____ EXERCISE MATERIALS

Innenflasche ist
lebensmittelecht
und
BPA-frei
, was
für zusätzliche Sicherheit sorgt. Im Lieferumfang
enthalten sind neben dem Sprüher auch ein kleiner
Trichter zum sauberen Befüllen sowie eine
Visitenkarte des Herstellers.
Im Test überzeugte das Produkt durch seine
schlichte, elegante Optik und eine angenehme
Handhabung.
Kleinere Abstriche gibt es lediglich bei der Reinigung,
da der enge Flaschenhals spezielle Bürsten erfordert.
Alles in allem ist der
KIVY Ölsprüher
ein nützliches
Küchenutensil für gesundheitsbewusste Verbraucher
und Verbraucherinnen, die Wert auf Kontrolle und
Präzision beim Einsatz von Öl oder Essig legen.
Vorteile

________
____ EXERCISE MATERIALS

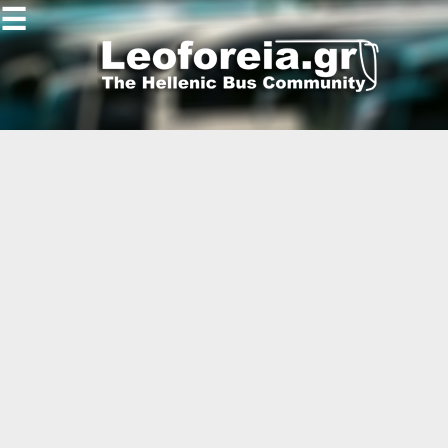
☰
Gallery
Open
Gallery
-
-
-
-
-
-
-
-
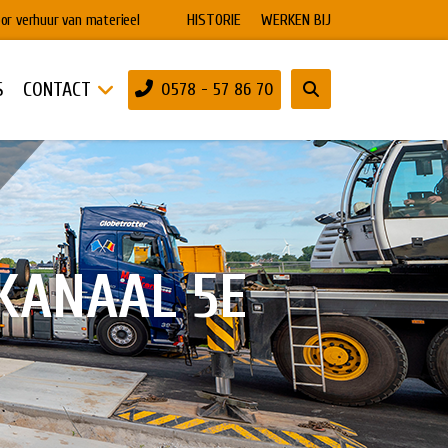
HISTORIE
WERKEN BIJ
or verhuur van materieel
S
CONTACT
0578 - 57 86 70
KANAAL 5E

________

PROBLEM TO SOLVE:
From the records above, retype only the lines starting at the line that contains "Innenflasche ist" and ending at the line that contains "Im Test überzeugte das Produkt durch seine", both included.

RESPONSE BOX:
Innenflasche ist
lebensmittelecht
und
BPA-frei
, was
für zusätzliche Sicherheit sorgt. Im Lieferumfang
enthalten sind neben dem Sprüher auch ein kleiner
Trichter zum sauberen Befüllen sowie eine
Visitenkarte des Herstellers.
Im Test überzeugte das Produkt durch seine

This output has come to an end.